If simply arriving at the conclusion to be called a bodyworker was hard, actually enrolling in the school has proved impossible. Like many academic institutions, they appear to be in a constant state of construction, with hazardous bits of overturned carpet and exposed wires that must make their insurance company practically giddy. Everything has a new paint smell and an aura of temporariness. So it was no wonder that, after six calls, four emails, and being asked to spell my name more times than I could count, that I discovered that I couldn’t register because they were missing my high-school transcript.
Furthermore, I was told to come to campus for the assessment which was also missing on file. Once there, I watched my wholly apologetic admission’s representative — who bears an uncanny resemblance to the cartoon character Cathy — practically toss her body in the path of the slightly overweight, bespectacled bursar representative.
“She’s with a student now,” the admissions rep had hissed prior to the tackling. “If I don’t intercept her she’ll go to lunch and you’ll be waiting an hour.”
The meeting with the bursar went as follows —
Awkward pause where we stared at one another.
Bursar: “You’re here for…?”
Me: “To pay you for the semester.”
Bursar: “Are you enrolled?”
Me: “I don’t think so? You’re missing my high-school transcript.
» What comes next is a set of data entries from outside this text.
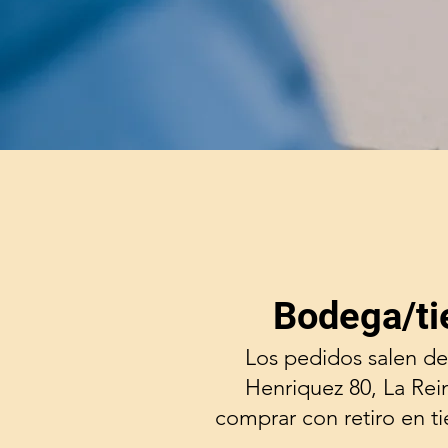
Bodega/ti
Los pedidos salen de
Henriquez 80, La Rei
comprar con retiro en t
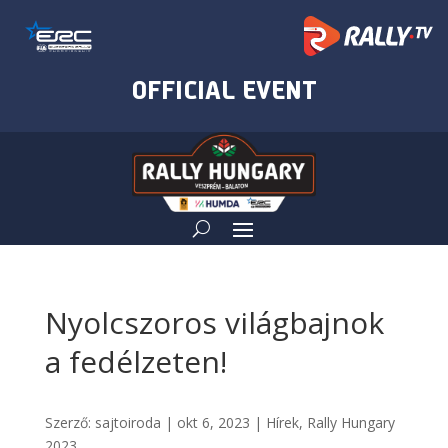
Nyolcszoros világbajnok
a fedélzeten!
Szerző:
sajtoiroda
|
okt 6, 2023
|
Hírek
,
Rally Hungary
2023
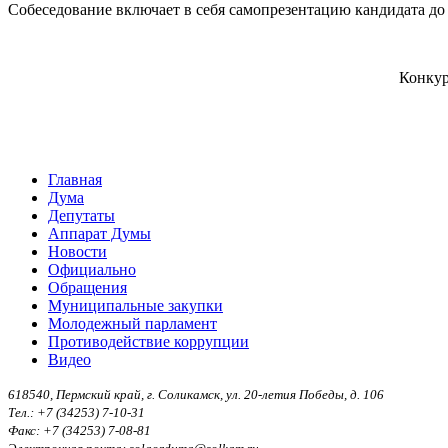
Собеседование включает в себя самопрезентацию кандидата до
Конкур
Главная
Дума
Депутаты
Аппарат Думы
Новости
Официально
Обращения
Муниципальные закупки
Молодежный парламент
Противодействие коррупции
Видео
618540, Пермский край, г. Соликамск, ул. 20-летия Победы, д. 106
Тел.: +7 (34253) 7-10-31
Факс: +7 (34253) 7-08-81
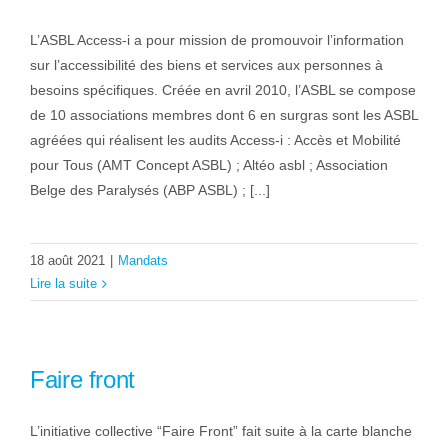
L’ASBL Access-i a pour mission de promouvoir l’information
sur l’accessibilité des biens et services aux personnes à
besoins spécifiques. Créée en avril 2010, l’ASBL se compose
de 10 associations membres dont 6 en surgras sont les ASBL
agréées qui réalisent les audits Access-i : Accès et Mobilité
pour Tous (AMT Concept ASBL) ; Altéo asbl ; Association
Belge des Paralysés (ABP ASBL) ; [...]
18 août 2021
|
Mandats
Lire la suite
Faire front
L’initiative collective “Faire Front” fait suite à la carte blanche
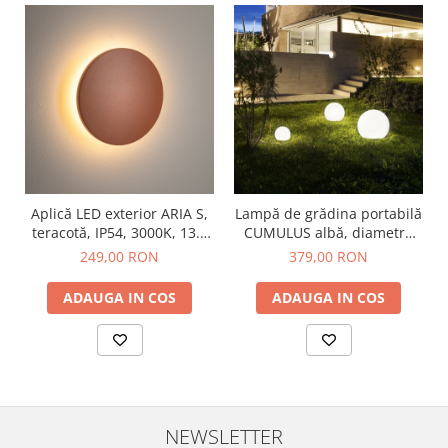
Aplică LED exterior ARIA S,
Lampă de grădina portabilă
teracotă, IP54, 3000K, 13.5
CUMULUS albă, diametru
cm
30 cm
249,00 RON
379,00 RON
ADAUGA IN COS
ADAUGA IN COS
NEWSLETTER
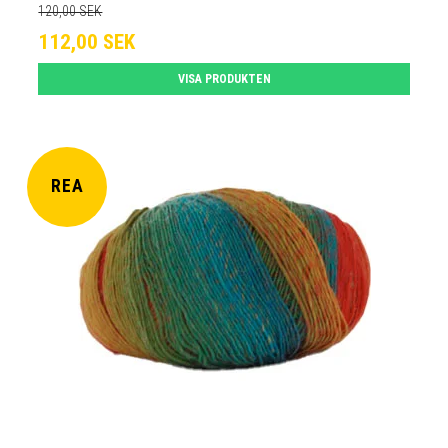
120,00 SEK
112,00 SEK
VISA PRODUKTEN
REA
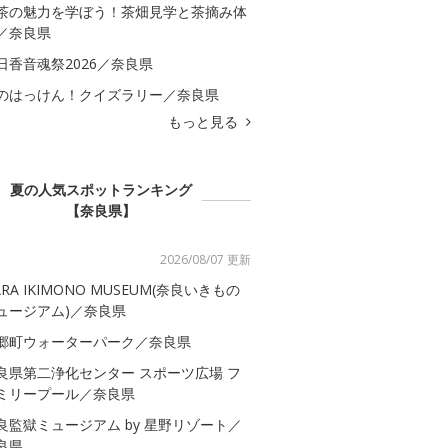
茶の魅力を学ぼう！茶畑見学と茶摘み体
／奈良県
日香音魂祭2026／奈良県
のはっけん！クイズラリー／奈良県
もっと見る
夏の人気スポットランキング
【奈良県】
2026/08/07 更新
ARA IKIMONO MUSEUM(奈良いきもの
ュージアム)／奈良県
郷町ウォーターパーク／奈良県
良県第二浄化センター スポーツ広場 フ
ミリープール／奈良県
良監獄ミュージアム by 星野リゾート／
良県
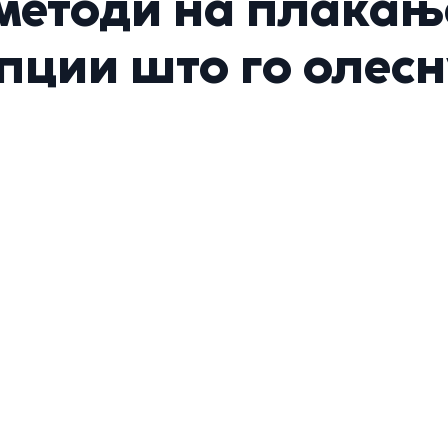
методи на плаќање
опции што го олес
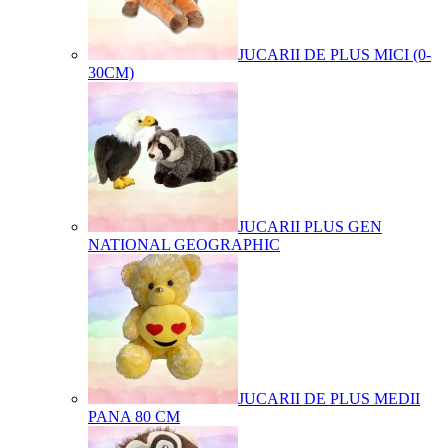
JUCARII DE PLUS MICI (0-
30CM)
JUCARII PLUS GEN
NATIONAL GEOGRAPHIC
JUCARII DE PLUS MEDII
PANA 80 CM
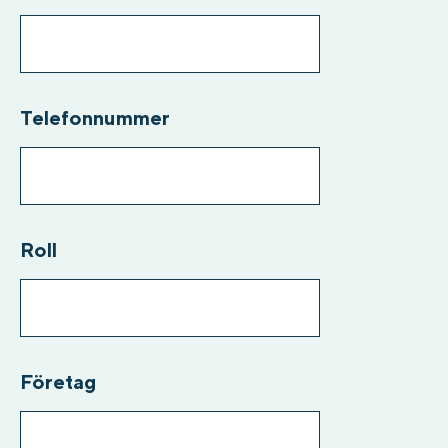
Telefonnummer
Roll
Företag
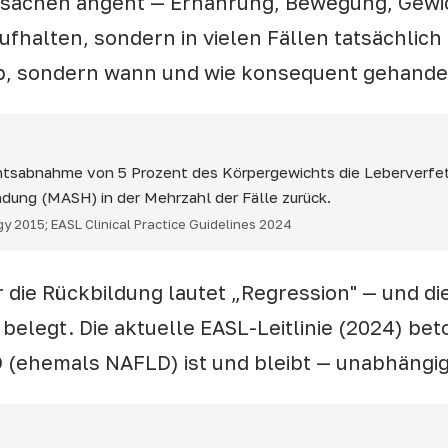
Ursachen angeht — Ernährung, Bewegung, Gewi
ufhalten, sondern in vielen Fällen tatsächlic
ob, sondern wann und wie konsequent gehandel
chtsabnahme von 5 Prozent des Körpergewichts die Leberverfet
dung (MASH) in der Mehrzahl der Fälle zurück.
y 2015; EASL Clinical Practice Guidelines 2024
r die Rückbildung lautet „Regression" — und di
 belegt. Die aktuelle EASL-Leitlinie (2024) be
LD (ehemals NAFLD) ist und bleibt — unabhängi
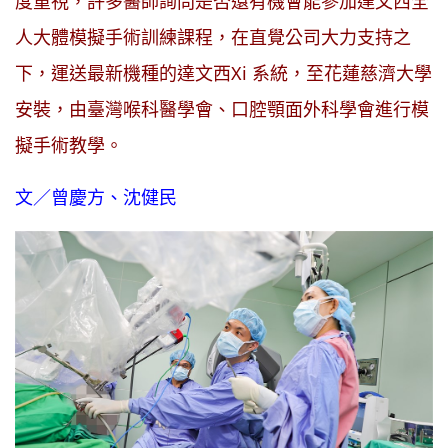
度重視，許多醫師詢問是否還有機會能參加達文西全
人大體模擬手術訓練課程，在直覺公司大力支持之
下，運送最新機種的達文西Xi 系統，至花蓮慈濟大學
安裝，由臺灣喉科醫學會、口腔顎面外科學會進行模
擬手術教學。
文／曾慶方、沈健民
But I brought my checkbook so that I can put down a deposit or just pay upfront…”
Cue dramatic eye-rolling and dragon-like sigh.
Bursar: (to herself) “Why does she do this to me?” (to me) “You can’t put down a deposit or pay for the semester until you’re enrolled. I have no idea why she sent you to me.”
There was an uncomfortable exchange, she fiddled with her calculator, showed me the ridiculous number I’d have to pay once my high-school transcript arrived as a consolation prize, and sent me on my way. I will be returning to see her next week. I can’t wait.
Next up was the assessment. Judging by what it sounded like, I assumed that I’d be stripped naked and given a hospital gown to wear as various faculty members observed me from all angles. Not quite.
I was led to the library: a medium-sized beige room with books, dying computers, and some asshole with a cellphone that chirruped and hiccuped as he sent and received text messages during his study session. The bored-looking proctors, who were students themselves or juvenile delinquents out on some sort of work-order, handed me a testing booklet and one of those papers filled with empty bubbles that are representative of standardized tests.
I was blind-sighted with 120 “competency questions” that reaffirmed my uncouth aura of cerebral superiority and general douchedom.
c) not strict
This was not the sample “Practice Test for Certification and Licensing Examinations.”
I was not feeling nearly as self-congratulatory as I should, however. After five minutes of trying not to snicker and chortle at my self-affirmed intellect, my ego coddling led to over-thinking. The familiar anxiety of test-taking snaked its way up my spine in that overheated, desk-filled room that reeked of old paper, Fritos, and desperation. The young man’s cellphone peeped again like a dying sparrow trapped in a canvas bag. I began to look at the question, really look at the question, beyond the scope of the robot that created it. It was like being stoned; something meaningless was suddenly imparted with meaning and it was colossal, crucial, and cataclysmic.
“Maybe they mean lenient if you’re bending over, or on opposite day, or when you’re dealing with a person you don’t like, which would make it difficult, theoretically…” My thoughts ran into one another like the stream from a faucet with a six-year-old grasping the handles.
I looked around. No one over the age of 27 has ever applied to become a massage therapist or phlebotomist or medical assistant or acupuncturist because it was their life’s calling. No one was in that building unless their life took a left onto the exit ramp for the worse somewhere along the way, or at least a sharp u-turn into the embankment of confusion, and I’m talking about the faculty as well. If your life is a drunk driver or unlicensed then welcome to this school. You will graduate in sixteen-to-twenty months, if you’re ever able to enroll.